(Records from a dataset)
++++++++

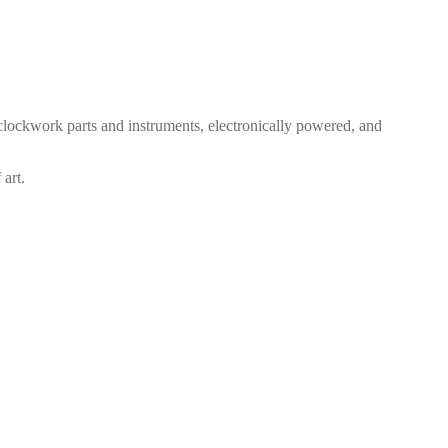
clockwork parts and instruments, electronically powered, and
 art.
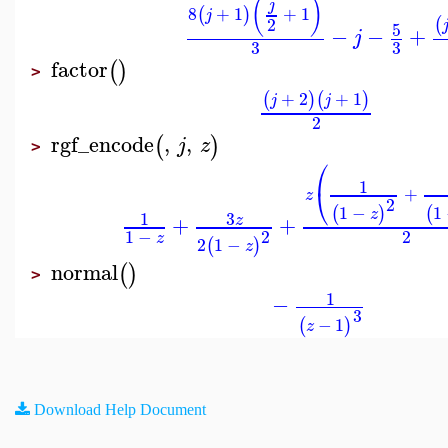
(
)
j
8
+
1
+
1
(
)
j
2
(
5
−
−
+
j
3
3
factor
(
)
>
+
2
+
1
(
)
(
)
j
j
2
rgf_encode
,
,
(
)
j
z
>
⎛
1
⎝
+
z
2
1
1
−
(
(
)
z
3
1
+
+
z
1
−
2
2
z
2
1
−
(
)
z
normal
(
)
>
1
−
3
−
1
(
)
z
Download Help Document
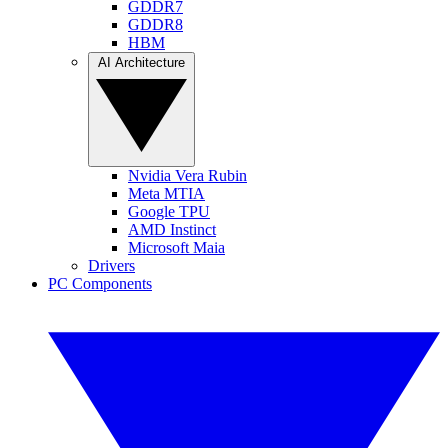
GDDR7
GDDR8
HBM
AI Architecture
Nvidia Vera Rubin
Meta MTIA
Google TPU
AMD Instinct
Microsoft Maia
Drivers
PC Components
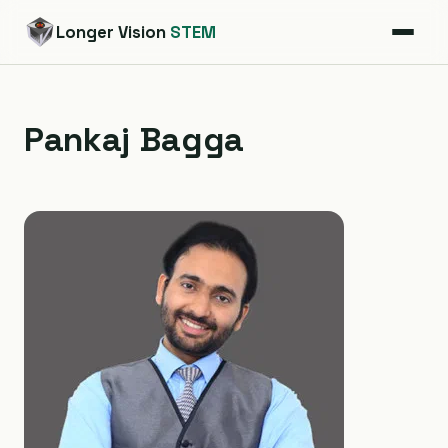
Longer Vision
STEM
Pankaj Bagga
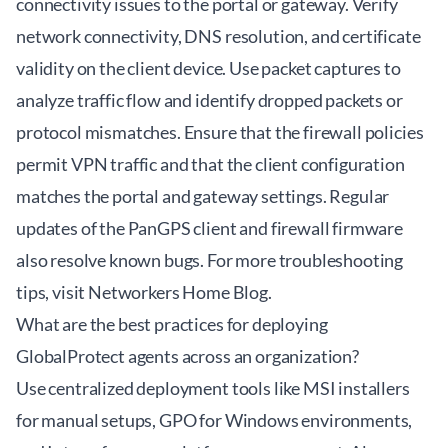
connectivity issues to the portal or gateway. Verify
network connectivity, DNS resolution, and certificate
validity on the client device. Use packet captures to
analyze traffic flow and identify dropped packets or
protocol mismatches. Ensure that the firewall policies
permit VPN traffic and that the client configuration
matches the portal and gateway settings. Regular
updates of the PanGPS client and firewall firmware
also resolve known bugs. For more troubleshooting
tips, visit
Networkers Home Blog
.
What are the best practices for deploying
GlobalProtect agents across an organization?
Use centralized deployment tools like MSI installers
for manual setups, GPO for Windows environments,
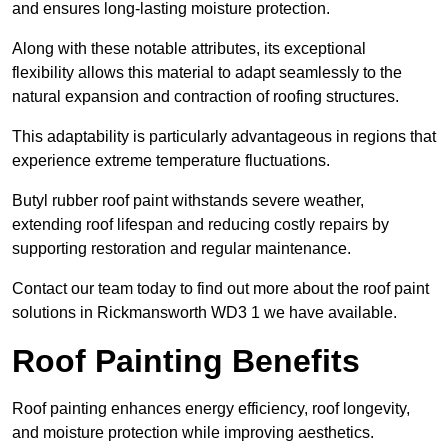
and ensures long-lasting moisture protection.
Along with these notable attributes, its exceptional
flexibility allows this material to adapt seamlessly to the
natural expansion and contraction of roofing structures.
This adaptability is particularly advantageous in regions that
experience extreme temperature fluctuations.
Butyl rubber roof paint withstands severe weather,
extending roof lifespan and reducing costly repairs by
supporting restoration and regular maintenance.
Contact our team today to find out more about the roof paint
solutions in Rickmansworth WD3 1 we have available.
Roof Painting Benefits
Roof painting enhances energy efficiency, roof longevity,
and moisture protection while improving aesthetics.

++++++++

Restate the entries word for word, though any image they contain should not appear.

clockwork parts and instruments, electronically powered, and
 art.
(
)
j
8
+
1
+
1
(
)
j
2
(
5
−
−
+
j
3
3
factor
(
)
>
+
2
+
1
(
)
(
)
j
j
2
rgf_encode
,
,
(
)
j
z
>
⎛
1
⎝
+
z
2
1
1
−
(
(
)
z
3
1
+
+
z
1
−
2
2
z
2
1
−
(
)
z
normal
(
)
>
1
−
3
−
1
(
)
z
Download Help Document
GDDR7
GDDR8
HBM
AI Architecture
Nvidia Vera Rubin
Meta MTIA
Google TPU
AMD Instinct
Microsoft Maia
Drivers
PC Components
Longer Vision
STEM
Pankaj Bagga
connectivity issues to the portal or gateway. Verify
network connectivity, DNS resolution, and certificate
validity on the client device. Use packet captures to
analyze traffic flow and identify dropped packets or
protocol mismatches. Ensure that the firewall policies
permit VPN traffic and that the client configuration
matches the portal and gateway settings. Regular
updates of the PanGPS client and firewall firmware
also resolve known bugs. For more troubleshooting
tips, visit
Networkers Home Blog
.
What are the best practices for deploying
GlobalProtect agents across an organization?
Use centralized deployment tools like MSI installers
for manual setups, GPO for Windows environments,
and ensures long-lasting moisture protection.
Along with these notable attributes, its exceptional
flexibility allows this material to adapt seamlessly to the
natural expansion and contraction of roofing structures.
This adaptability is particularly advantageous in regions that
experience extreme temperature fluctuations.
Butyl rubber roof paint withstands severe weather,
extending roof lifespan and reducing costly repairs by
supporting restoration and regular maintenance.
Contact our team today to find out more about the roof paint
solutions in Rickmansworth WD3 1 we have available.
Roof Painting Benefits
Roof painting enhances energy efficiency, roof longevity,
and moisture protection while improving aesthetics.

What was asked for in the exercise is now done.